# Great Calipers



## TimberMagic (Mar 4, 2015)

I'd like to hear back from you after you've had that one awhile. I have several from Harbor Freight, and while accurate, they drain the batteries even when off. I thought they were coming on if they got jarred, so I turn them off, lock the screw to prevent caliper movement, but still end up replacing a battery every 6 months or so.

It would be good to know if any digital calipers really do conserve battery power when off. I get this feelign that all electronics are the same, and that different Chines factories just make cosmetic changes to the outside.
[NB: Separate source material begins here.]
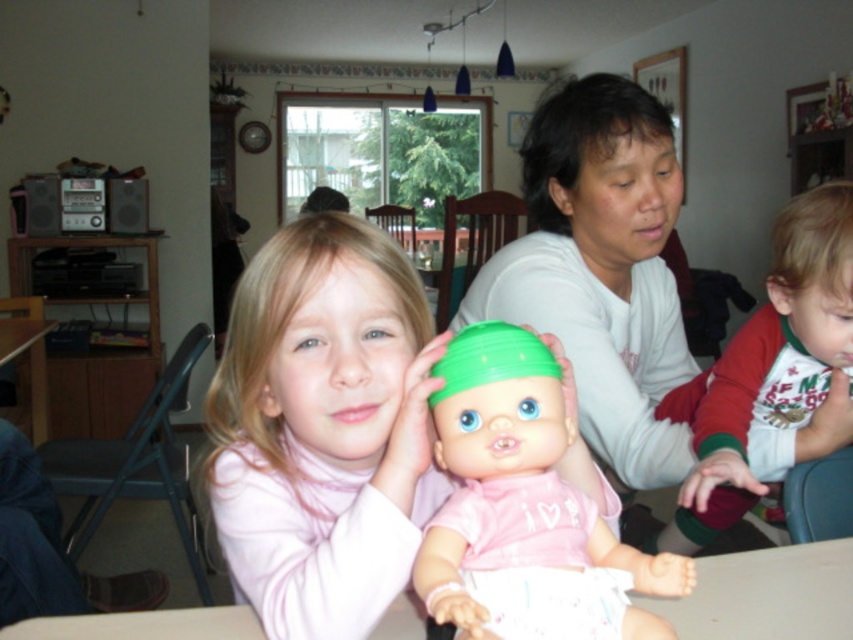 Looking at this image, you are a photographer trying to capture a closeup of the green plastic doll at center. Based on its position in the image, which part of the frame should you focus on to ensure the doll is centered in your shot?

The green plastic doll at center is located at point coordinates approximately at 0.773 on the x axis and 0.611 on the y axis. To center it, focus on the area around those coordinates.

You are a photographer setting up a photo shoot. You have a pink matte doll at center and a white matte doll at center. According to the scene, where should you place the pink matte doll relative to the white matte doll to match the image?

The pink matte doll at center should be placed below the white matte doll at center to match the image.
Here is a digital caliper trick that is useful: 
To measure the distance between centers of two identical holes, measure the hole diameter, then do a reset. Then measure the distance from the outside edge of one hole to the other (another inside measurement). The measurement will give you the distance between centers.


----------



## Desert_Woodworker (Jan 28, 2015)

I am glad that you got the one with the 3 types of increments. Some brands only give the decimal units. From what I have read Wixey is a good brand. Enjoy.


----------



## B4B (Sep 6, 2014)

I had to lookup the order. I bought them about 6 months ago (September 2014), and I'm still on the original batteries. On the back of the packaging, it does state that the CR2032 batteries last 6 months. So I guess that means I'll have to replace them soon. Only time will tell.


----------



## wormil (Nov 19, 2011)

Looks very similar to the iGaging calipers I bought. So far I like them a lot. 
http://smile.amazon.com/gp/product/B001AQEZ2W/

Bought them after watching this review of cheap calipers vs a Mitutoyo


----------



## TimberMagic (Mar 4, 2015)

I haven't tried ordering any batteries yet, but on another forum, someone mentioned they buy coin-style batteries from eBay, and get them at a fraction of what you would pay locally, even at a Walmart or other discount chain.


----------



## gearupflapsup (Feb 11, 2013)

I've had a set for a year. It's a great measuring tool. Thanks for the accurate review.


----------